'Sapanca üçgenindeki infazlar örgütün işiydi' 28.04.2009 Gizli tanık Poyraz, 1993-94 yıllarında öldürülen Kürt işadamlarının Sedat Peker ve Veli Küçük'ün işi olduğunu iddia etti. Gizli tanık, bu itirafı Peker'in sağ kolundan duyduğunu anlattı.

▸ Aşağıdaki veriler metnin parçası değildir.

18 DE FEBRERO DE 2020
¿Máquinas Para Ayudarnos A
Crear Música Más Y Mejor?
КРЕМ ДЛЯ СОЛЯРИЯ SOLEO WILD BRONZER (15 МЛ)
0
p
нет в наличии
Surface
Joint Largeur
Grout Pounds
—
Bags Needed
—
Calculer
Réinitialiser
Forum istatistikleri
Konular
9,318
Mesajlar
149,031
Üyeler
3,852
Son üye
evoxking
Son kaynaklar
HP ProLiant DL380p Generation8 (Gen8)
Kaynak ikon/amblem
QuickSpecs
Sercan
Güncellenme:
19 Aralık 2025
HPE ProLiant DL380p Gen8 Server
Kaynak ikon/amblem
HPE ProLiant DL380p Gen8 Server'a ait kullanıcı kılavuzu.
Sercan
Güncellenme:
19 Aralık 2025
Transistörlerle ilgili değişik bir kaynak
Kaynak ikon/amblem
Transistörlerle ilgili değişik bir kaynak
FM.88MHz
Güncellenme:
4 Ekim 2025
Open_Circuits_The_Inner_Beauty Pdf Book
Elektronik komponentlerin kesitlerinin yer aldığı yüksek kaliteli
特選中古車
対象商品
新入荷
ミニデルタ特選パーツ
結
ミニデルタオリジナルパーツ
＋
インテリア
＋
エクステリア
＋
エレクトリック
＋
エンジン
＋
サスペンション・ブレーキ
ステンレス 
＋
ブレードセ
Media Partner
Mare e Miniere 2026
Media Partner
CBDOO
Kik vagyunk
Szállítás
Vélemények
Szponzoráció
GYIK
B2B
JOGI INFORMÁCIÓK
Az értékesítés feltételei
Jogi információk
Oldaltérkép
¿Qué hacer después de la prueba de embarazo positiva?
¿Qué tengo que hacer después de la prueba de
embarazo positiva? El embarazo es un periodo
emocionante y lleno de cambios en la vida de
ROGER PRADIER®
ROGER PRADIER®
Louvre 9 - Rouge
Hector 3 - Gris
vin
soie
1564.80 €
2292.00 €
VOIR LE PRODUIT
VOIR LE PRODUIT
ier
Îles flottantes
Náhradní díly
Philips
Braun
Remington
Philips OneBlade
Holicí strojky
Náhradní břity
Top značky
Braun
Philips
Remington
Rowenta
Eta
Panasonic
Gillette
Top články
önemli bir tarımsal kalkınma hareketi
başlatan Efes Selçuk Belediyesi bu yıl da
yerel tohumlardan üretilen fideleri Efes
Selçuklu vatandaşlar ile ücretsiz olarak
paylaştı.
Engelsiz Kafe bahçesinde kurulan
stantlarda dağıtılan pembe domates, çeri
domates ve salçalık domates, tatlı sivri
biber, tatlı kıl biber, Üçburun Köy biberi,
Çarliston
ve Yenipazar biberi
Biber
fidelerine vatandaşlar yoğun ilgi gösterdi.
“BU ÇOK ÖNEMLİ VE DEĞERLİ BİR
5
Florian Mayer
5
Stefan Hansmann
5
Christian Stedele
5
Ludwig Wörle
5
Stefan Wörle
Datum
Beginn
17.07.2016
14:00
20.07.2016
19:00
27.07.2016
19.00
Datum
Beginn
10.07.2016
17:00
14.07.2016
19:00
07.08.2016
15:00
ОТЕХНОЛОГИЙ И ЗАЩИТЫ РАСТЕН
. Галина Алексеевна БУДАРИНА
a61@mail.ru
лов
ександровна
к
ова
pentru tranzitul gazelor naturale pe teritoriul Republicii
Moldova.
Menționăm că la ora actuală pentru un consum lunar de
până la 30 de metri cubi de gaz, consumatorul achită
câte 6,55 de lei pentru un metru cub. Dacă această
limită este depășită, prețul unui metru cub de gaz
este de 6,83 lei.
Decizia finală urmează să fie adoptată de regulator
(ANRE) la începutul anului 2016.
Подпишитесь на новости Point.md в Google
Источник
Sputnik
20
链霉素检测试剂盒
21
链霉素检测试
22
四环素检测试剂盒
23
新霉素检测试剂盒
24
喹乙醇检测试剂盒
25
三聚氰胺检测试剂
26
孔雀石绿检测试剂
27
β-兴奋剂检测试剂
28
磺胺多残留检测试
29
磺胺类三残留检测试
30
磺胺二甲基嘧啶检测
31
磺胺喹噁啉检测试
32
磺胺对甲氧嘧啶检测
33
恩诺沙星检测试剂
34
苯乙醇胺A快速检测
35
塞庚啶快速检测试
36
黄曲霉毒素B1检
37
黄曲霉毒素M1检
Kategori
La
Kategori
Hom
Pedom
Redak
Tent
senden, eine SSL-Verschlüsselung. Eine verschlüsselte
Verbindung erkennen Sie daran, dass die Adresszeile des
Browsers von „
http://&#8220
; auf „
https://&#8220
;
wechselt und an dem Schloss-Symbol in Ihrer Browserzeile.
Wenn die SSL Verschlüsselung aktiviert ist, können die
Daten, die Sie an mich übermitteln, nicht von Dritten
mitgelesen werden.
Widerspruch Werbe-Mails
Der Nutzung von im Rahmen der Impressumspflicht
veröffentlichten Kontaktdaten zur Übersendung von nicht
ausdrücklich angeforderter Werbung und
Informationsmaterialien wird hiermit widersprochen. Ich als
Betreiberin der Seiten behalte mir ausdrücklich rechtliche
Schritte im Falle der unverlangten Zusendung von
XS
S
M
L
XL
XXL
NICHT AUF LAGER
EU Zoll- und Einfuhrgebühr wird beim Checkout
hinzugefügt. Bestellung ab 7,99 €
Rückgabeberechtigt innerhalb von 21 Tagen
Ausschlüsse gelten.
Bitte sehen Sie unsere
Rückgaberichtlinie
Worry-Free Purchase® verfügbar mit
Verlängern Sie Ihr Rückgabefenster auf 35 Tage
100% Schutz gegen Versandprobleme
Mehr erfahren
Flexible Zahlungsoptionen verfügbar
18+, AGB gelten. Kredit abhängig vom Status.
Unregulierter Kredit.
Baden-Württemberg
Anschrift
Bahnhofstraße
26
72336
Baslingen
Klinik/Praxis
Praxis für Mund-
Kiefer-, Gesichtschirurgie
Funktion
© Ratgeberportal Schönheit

Ergenekon iddianamesinde yer alan ifadede bir dönemin cinayetlerinin arka planı da ortaya çıkıyor. 1993-94 yılları arasında Sapanca bölgesinde arka arkaya Kürt işadamlarının öldürülmesinde Sedat Peker ve Ergenekon tutuklusu general Veli Küçük'ün parmağı olduğu iddia edildi. Gizli tanık Poyraz, Sedat Peker tarafından öldürtülen hayranı ve adamı Tolga Atalay'ın kendisini telefonla aradığında, 'Abi bu teşkilatın içinde beraber koşturduk, dikkat et sıra sana da gelebilir, bilmediğin çok şey var. Peker, Veli Küçük'le hareket edip çok iş yaptı. Sapanca kavşağına atılan cesetlerin tamamı bizim teşkilatın işiydi. Öldürülenlerden biri de Behçet Cantürk'tü. Beni kullandılar şimdi de kalemimi kırdılar' dediğini aktardı.
'BENİ İNFAZ EDECEKLER'
İkinci iddianamenin ek klasörlerine ifadeleri yansıyan gizli tanık Poyraz, organize suç örgütü lideri olmaktan hükümlü Sedat Peker'in, içkili bir ortamda aleyhinde konuşan Tolga Atalay'ı (Peker) Muğla'nın Datça ilçesine götürtüp öldürttüğünü iddia etti. Poyraz, Atalay'ın, öldürülmeden önce kendisinden yardım istemek için telefonla arayarak şunları söylediğini belirtti: 'Abi belki yetişirsin belki yetişemezsin, Sedat Peker benim kalemimi kırmış, biz seninle uzun süredir dostuz, sen benim abimsin, beraber çok koşturduk, bu teşkilat içerisinde senin bilmediğin daha çok olaylar oldu, bunları bilmeni ve senin de kendine dikkat etmeni istiyorum. Sedat Peker, Veli Küçük'le beraber hareket edip, bizi kullanarak çok işler yaptı, tıpkı senin de bildiğin gibi Nihat Yazıcı, Zarif İlhan ve Halim Kırnap'ın öldürülüp yok edilmesi gibi çok olaylar oldu. Bu olaylar çok daha büyüktü. Sapanca kavşağına atılan cesetlerin tamamı bizim teşkilatın işiydi, ben de bu olayların bizzat içerisinde yer aldım. Bu öldürülüp atılan şahıslardan birisi Behçet Cantürk'tü. Beni bu olaylarda o kadar çok kullandılar, şimdi de kalemimi kırdılar ve belki beni infaz edecekler, sen benim abimsin, bir süre sonra sıra sana da gelebilir, kendine dikkat et' dediğini aktardı. Poyraz, 'Konuşma içinde Behçet Cantürk'ün ismini en az 5- 6 defa telaffuz etti. Bu şekilde konuşurken 'abi kapı açılıyor' dedi ve telefon kapandı' dedi.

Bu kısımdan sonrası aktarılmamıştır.